• **EXERCISE DESCRIPTION**
The records that follow are to be given again exactly.

------------------------

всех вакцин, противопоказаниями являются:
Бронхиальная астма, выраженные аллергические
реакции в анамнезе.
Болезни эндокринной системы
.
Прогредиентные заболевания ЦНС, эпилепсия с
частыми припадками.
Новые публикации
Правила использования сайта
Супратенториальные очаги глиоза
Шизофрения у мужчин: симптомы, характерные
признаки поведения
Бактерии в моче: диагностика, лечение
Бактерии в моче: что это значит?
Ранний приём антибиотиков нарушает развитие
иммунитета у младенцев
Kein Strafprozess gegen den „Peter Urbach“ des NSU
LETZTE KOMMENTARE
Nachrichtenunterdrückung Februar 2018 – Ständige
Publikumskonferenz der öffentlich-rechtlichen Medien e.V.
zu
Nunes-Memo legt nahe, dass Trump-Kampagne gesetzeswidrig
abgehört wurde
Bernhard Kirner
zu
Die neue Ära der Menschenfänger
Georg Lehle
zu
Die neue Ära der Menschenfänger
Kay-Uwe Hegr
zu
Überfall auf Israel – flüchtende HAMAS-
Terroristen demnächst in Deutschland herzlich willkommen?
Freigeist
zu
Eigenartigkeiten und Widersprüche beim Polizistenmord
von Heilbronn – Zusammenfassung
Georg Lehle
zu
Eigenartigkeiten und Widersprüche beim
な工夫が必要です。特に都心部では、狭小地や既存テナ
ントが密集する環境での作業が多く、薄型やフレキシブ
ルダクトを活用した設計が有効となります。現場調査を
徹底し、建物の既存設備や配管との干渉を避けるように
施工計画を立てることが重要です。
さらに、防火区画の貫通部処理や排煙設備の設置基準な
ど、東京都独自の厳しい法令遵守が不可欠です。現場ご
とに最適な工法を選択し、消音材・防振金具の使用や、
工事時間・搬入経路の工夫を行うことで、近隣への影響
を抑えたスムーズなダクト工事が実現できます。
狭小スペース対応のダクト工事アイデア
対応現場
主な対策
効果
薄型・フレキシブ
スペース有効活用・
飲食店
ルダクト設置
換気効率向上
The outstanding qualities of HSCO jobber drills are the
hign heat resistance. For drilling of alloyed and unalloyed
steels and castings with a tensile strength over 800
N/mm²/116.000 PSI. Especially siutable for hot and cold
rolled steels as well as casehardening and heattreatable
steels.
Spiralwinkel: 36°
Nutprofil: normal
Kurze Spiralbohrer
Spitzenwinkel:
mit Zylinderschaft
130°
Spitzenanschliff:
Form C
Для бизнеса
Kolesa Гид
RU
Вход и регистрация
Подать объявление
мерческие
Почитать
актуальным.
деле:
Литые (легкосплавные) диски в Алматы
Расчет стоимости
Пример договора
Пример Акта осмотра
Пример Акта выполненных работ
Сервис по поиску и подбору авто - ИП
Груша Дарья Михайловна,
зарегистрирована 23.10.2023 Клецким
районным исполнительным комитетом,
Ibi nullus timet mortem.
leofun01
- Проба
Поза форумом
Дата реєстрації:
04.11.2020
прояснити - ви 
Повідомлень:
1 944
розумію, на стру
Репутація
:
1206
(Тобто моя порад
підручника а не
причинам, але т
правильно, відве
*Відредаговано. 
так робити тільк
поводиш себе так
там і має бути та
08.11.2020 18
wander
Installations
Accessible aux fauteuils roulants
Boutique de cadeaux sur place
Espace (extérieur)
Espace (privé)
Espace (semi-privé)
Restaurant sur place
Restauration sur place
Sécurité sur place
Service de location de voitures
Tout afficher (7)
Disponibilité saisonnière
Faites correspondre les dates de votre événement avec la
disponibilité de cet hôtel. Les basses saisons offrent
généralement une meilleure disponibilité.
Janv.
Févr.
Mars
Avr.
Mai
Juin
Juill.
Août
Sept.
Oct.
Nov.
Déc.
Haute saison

------------------------

• **EXERCISE OUTPUT**
всех вакцин, противопоказаниями являются:
Бронхиальная астма, выраженные аллергические
реакции в анамнезе.
Болезни эндокринной системы
.
Прогредиентные заболевания ЦНС, эпилепсия с
частыми припадками.
Новые публикации
Правила использования сайта
Супратенториальные очаги глиоза
Шизофрения у мужчин: симптомы, характерные
признаки поведения
Бактерии в моче: диагностика, лечение
Бактерии в моче: что это значит?
Ранний приём антибиотиков нарушает развитие
иммунитета у младенцев
Kein Strafprozess gegen den „Peter Urbach“ des NSU
LETZTE KOMMENTARE
Nachrichtenunterdrückung Februar 2018 – Ständige
Publikumskonferenz der öffentlich-rechtlichen Medien e.V.
zu
Nunes-Memo legt nahe, dass Trump-Kampagne gesetzeswidrig
abgehört wurde
Bernhard Kirner
zu
Die neue Ära der Menschenfänger
Georg Lehle
zu
Die neue Ära der Menschenfänger
Kay-Uwe Hegr
zu
Überfall auf Israel – flüchtende HAMAS-
Terroristen demnächst in Deutschland herzlich willkommen?
Freigeist
zu
Eigenartigkeiten und Widersprüche beim Polizistenmord
von Heilbronn – Zusammenfassung
Georg Lehle
zu
Eigenartigkeiten und Widersprüche beim
な工夫が必要です。特に都心部では、狭小地や既存テナ
ントが密集する環境での作業が多く、薄型やフレキシブ
ルダクトを活用した設計が有効となります。現場調査を
徹底し、建物の既存設備や配管との干渉を避けるように
施工計画を立てることが重要です。
さらに、防火区画の貫通部処理や排煙設備の設置基準な
ど、東京都独自の厳しい法令遵守が不可欠です。現場ご
とに最適な工法を選択し、消音材・防振金具の使用や、
工事時間・搬入経路の工夫を行うことで、近隣への影響
を抑えたスムーズなダクト工事が実現できます。
狭小スペース対応のダクト工事アイデア
対応現場
主な対策
効果
薄型・フレキシブ
スペース有効活用・
飲食店
ルダクト設置
換気効率向上
The outstanding qualities of HSCO jobber drills are the
hign heat resistance. For drilling of alloyed and unalloyed
steels and castings with a tensile strength over 800
N/mm²/116.000 PSI. Especially siutable for hot and cold
rolled steels as well as casehardening and heattreatable
steels.
Spiralwinkel: 36°
Nutprofil: normal
Kurze Spiralbohrer
Spitzenwinkel:
mit Zylinderschaft
130°
Spitzenanschliff:
Form C
Для бизнеса
Kolesa Гид
RU
Вход и регистрация
Подать объявление
мерческие
Почитать
актуальным.
деле:
Литые (легкосплавные) диски в Алматы
Расчет стоимости
Пример договора
Пример Акта осмотра
Пример Акта выполненных работ
Сервис по поиску и подбору авто - ИП
Груша Дарья Михайловна,
зарегистрирована 23.10.2023 Клецким
районным исполнительным комитетом,
Ibi nullus timet mortem.
leofun01
- Проба
Поза форумом
Дата реєстрації:
04.11.2020
прояснити - ви 
Повідомлень:
1 944
розумію, на стру
Репутація
:
1206
(Тобто моя порад
підручника а не
причинам, але т
правильно, відве
*Відредаговано. 
так робити тільк
поводиш себе так
там і має бути та
08.11.2020 18
wander
Installations
Accessible aux fauteuils roulants
Boutique de cadeaux sur place
Espace (extérieur)
Espace (privé)
Espace (semi-privé)
Restaurant sur place
Restauration sur place
Sécurité sur place
Service de location de voitures
Tout afficher (7)
Disponibilité saisonnière
Faites correspondre les dates de votre événement avec la
disponibilité de cet hôtel. Les basses saisons offrent
généralement une meilleure disponibilité.
Janv.
Févr.
Mars
Avr.
Mai
Juin
Juill.
Août
Sept.
Oct.
Nov.
Déc.
Haute saison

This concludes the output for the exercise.